Since 2016, the internet services have been repeatedly blocked and every Cordon and Search Operation invites the blockade of communication for the people of the district or area where the CASO is launched. Nobody is allowed to express his thoughts. The PDP-BJP government even banned the state employees from any ‘political expression’ on the social media. We are battling an Orwellian state where everybody is under surveillance and BIG BROTHER is watching us. Every space for expression has been choked by the state and people pushed to the wall. 


Mannan laid down his life in the manner he had chosen under conditions of occupation. In his writings, he had articulated with clarity the reasons behind his decision to choose the gun. He was fed up with the structure and strategies of the unarmed pro-freedom groups. From the so-called mainstream (pro-India) to the Hurriyat (pro-freedom), everybody has become a manager of conflicts, contributing only to prolonging the status quo. The conflict has become a money-minting machine while the common people face its brunt. Hence, lacking a platform to plead the case of freedom, intelligent youth with Mannan's intellectual and moral integrity are instead forced to join the guerrilla warfare.

Meanwhile, in India, the demonization of Kashmiris is so pervasive that every dead Kashmiri body is celebrated as a medal won by the nation. We are seen as enemies of humanity and civility, who have to be eliminated by the use of force. It was after subjecting this reality, he and other Kashmiris inhabit, to a long and rigorous process of thought and reflection that Mannan finally came to see death as a victory against brutal aggression. Even as he had a gun in his hand, he made time to lucidly articulate his views through his letters. However, instead of reaching out or responding to his letters, the Indian state made sure the letters were taken down from the news websites within hours of publication.

Now, when both pen and gun are facing the worst fate, what options does an educated and intelligent person in Kashmir have? The youth of the Valley want to come out of the conflict and breathe in a world of peace and freedom. But instead of reaching out to them, the Indian state prefers to intensify the war on Kashmiri people. India is on a killing spree in Kashmir, destroying an entire generation of Kashmiris in a bloodbath supervised not just by the armed forces, but also from TV studios and political offices. To build a rationale for such indefensible brutality, a narrative was generated that the gun-wielding or stone-pelting youth are an unskilled, unemployed and brainwashed lot who choose death over life. But now that the educated young men are breaking all barriers and taking pride in holding an AK-47 instead of chasing a career, while massive participation in street protests despite ruthless crackdowns have become routine, Indian analysts and experts who used to be very vocal are maintaining a measured silence. 
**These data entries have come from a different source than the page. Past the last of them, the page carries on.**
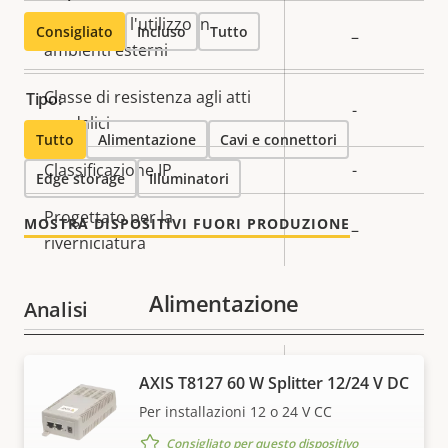
Pronta per l'utilizzo in
Consigliato
Incluso
Tutto
–
ambienti esterni
Classe di resistenza agli atti
Tipo:
-
vandalici
Tutto
Alimentazione
Cavi e connettori
Classificazione IP
-
Edge storage
Illuminatori
Progettato per la
MOSTRA DISPOSITIVI FUORI PRODUZIONE
–
riverniciatura
Alimentazione
Analisi
Descrizione
Versione con rilevamento
Valore
-
AXIS T8127 60 W Splitter 12/24 V DC
della
automatico
della
Per installazioni 12 o 24 V CC
proprietà
proprietà
Assistenza orientamento
-
Consigliato per questo dispositivo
The rebellion of the 1990s was a response to brutal militarized oppression, but the new age militancy has been generated and nourished by the rhetoric of nationalist TV anchors and politicians. Feeling choked from all sides, Kashmiri youth are forced to die proudly as the only real alternative to living a demonized life.

If the goal is opposition to the status quo, the state does not distinguish those who use the pen for this purpose from those who end up using the gun. Anyone trying to articulate a stance contradicting the state's narrative is treated as an enemy, and this is used to generate massive outrage among the nationalist forces of India. The state muzzles dissenting voices by killing or jailing them. And yes, if the ground situation is any indication, India is fighting a lost battle in the Valley. Anyone who is not wielding a gun is proudly identifying himself with those who have guns in their hands. The massive funerals of rebels and recent election participation are a testimony to that. This generation is tired of hollow promises and betrayals. We too aspire for a world beyond this death trap. We too aspire for lasting peace, not one imposed by violence and injustice. That is why we aspire to exercise our right to self-determination for resolving the Kashmir issue. ♦

Disclaimer: The views and opinions expressed in this article are those of the author and do not reflect the views of Wande Magazine.